Law ultimately the power of words

Special Writer

🌺 SELAMAT PAGI  🌺

S  = Sebelum

E  = Engkau

L  = Lakukan segala

A  = Aktivitimu

M = Mintalah pada

A  = Allah Tala untuk

T  = Turut bersamamu

 

KERANA

 

P  = Pada Dia

A  = Ada kekuatan

G = Gairah serta sukacita yang

I  = Indah dan  luar biasa……🌸😘

 

The nature of relationships.

You have to first forgive those who transgressed against you, seek forgiveness from those against whom you transgressed, forgive yourself and finally seek forgiveness from God for your sins.

Otherwise, no dice.

Keep your conscience clear.

It’s the guilty conscience that kills.

No one can escape karma. Karma is neutral. To deal with karma, you must first neutralise it. To neutralise karma, you must first accept it. However, by not dignifying it, you avoid fighting it. The more you fight karma, the harder it will hit you. In Hinduism, even the Gods cannot escape karma. One God, forget the name, went into the forests and stayed there for 12 years, to serve out his karma. In the case of Anwar Ibrahim, he’s in jail.

Read the Bible, the Word of God. It’s all there.

The Word of God is all about the relationship between God and a people, God and individuals and between individuals.

This is a relationship based on love. What does love mean? It means patience, understanding and supporting one another like in a family. Sabah and Sarawak must think like a family.

The Constitution is also all about relationships i.e. between the nation-state and a people, between the nation-state and individuals (criminal action) and between individuals (civil action).

This is a relationship based on punishment and compensation. Where’s there’s a right, there must be remedy.

The Constitution sets out the governing institutions of state.

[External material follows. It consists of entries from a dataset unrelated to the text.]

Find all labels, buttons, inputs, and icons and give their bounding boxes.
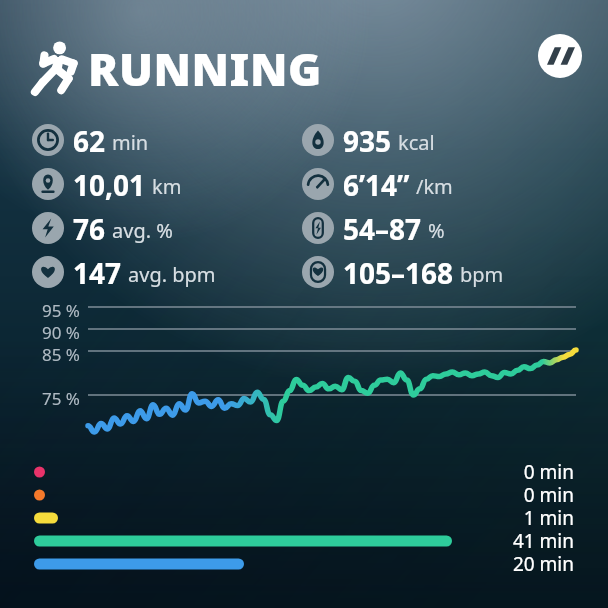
staticText: 85 %: [0, 343, 80, 366]
staticText: kcal: [398, 129, 435, 156]
staticText: 935: [343, 122, 392, 158]
staticText: /km: [416, 173, 453, 200]
button[interactable]: RUNNING: [26, 36, 316, 98]
button[interactable]: 105–168: [302, 254, 504, 290]
staticText: 147: [73, 254, 122, 290]
staticText: 20 min: [400, 551, 574, 577]
button[interactable]: 95 %: [0, 292, 608, 452]
button[interactable]: 0 min: [0, 460, 608, 585]
staticText: 95 %: [0, 299, 80, 322]
staticText: 75 %: [0, 387, 80, 410]
button[interactable]: 62: [32, 122, 149, 158]
staticText: km: [152, 173, 182, 200]
staticText: 10,01: [73, 166, 146, 202]
staticText: avg. bpm: [128, 261, 216, 288]
staticText: 76: [73, 210, 106, 246]
button[interactable]: 935: [302, 122, 435, 158]
staticText: min: [112, 129, 149, 156]
button[interactable]: 54–87: [302, 210, 445, 246]
staticText: 1 min: [400, 505, 574, 531]
staticText: 105–168: [343, 254, 454, 290]
staticText: 54–87: [343, 210, 422, 246]
button[interactable]: App logo: [538, 34, 582, 78]
staticText: %: [428, 217, 445, 244]
staticText: 0 min: [400, 482, 574, 508]
staticText: RUNNING: [88, 38, 322, 99]
button[interactable]: 10,01: [32, 166, 182, 202]
staticText: 62: [73, 122, 106, 158]
button[interactable]: 6’14”: [302, 166, 453, 202]
button[interactable]: 76: [32, 210, 173, 246]
staticText: 41 min: [400, 528, 574, 554]
button[interactable]: 147: [32, 254, 216, 290]
staticText: 6’14”: [343, 166, 410, 202]
staticText: 0 min: [400, 459, 574, 485]
staticText: avg. %: [112, 217, 173, 244]
staticText: 90 %: [0, 321, 80, 344]
staticText: bpm: [460, 261, 504, 288]
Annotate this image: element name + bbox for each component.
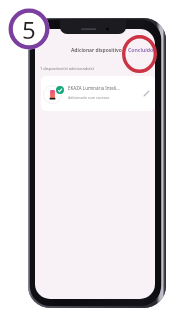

The Constitution is also about rights, obligations, responsibilities and duties.

The Constitution, although described as the Supreme Law of the Land, is not law at all but politics. It’s the ultimate political document.

Having said that, the Constitution has the force of law.

Likewise, customary laws have the force of law as ruled by the Federal Court.

What’s important about the Constitution is not just the letter but also the spirit. Conventions are as important as the Constitution. Conventions are about the working of the Constitution.

For example, the British Constitution mentions no Prime Minister and Ministers. Executive Authority lies with the Queen.

It’s by convention that the Queen appoints a Prime Minister who goes on to appoint a Council of Ministers but they are the Queen’s Ministers.

The British Constitution is unwritten i.e. it’s uncodified.

No Constitution is completely unwritten. There’s always something written somewhere. For example, in the case of the British Constitution, there’s the Magna Carta, the Act of Succession and the Act of Parliament.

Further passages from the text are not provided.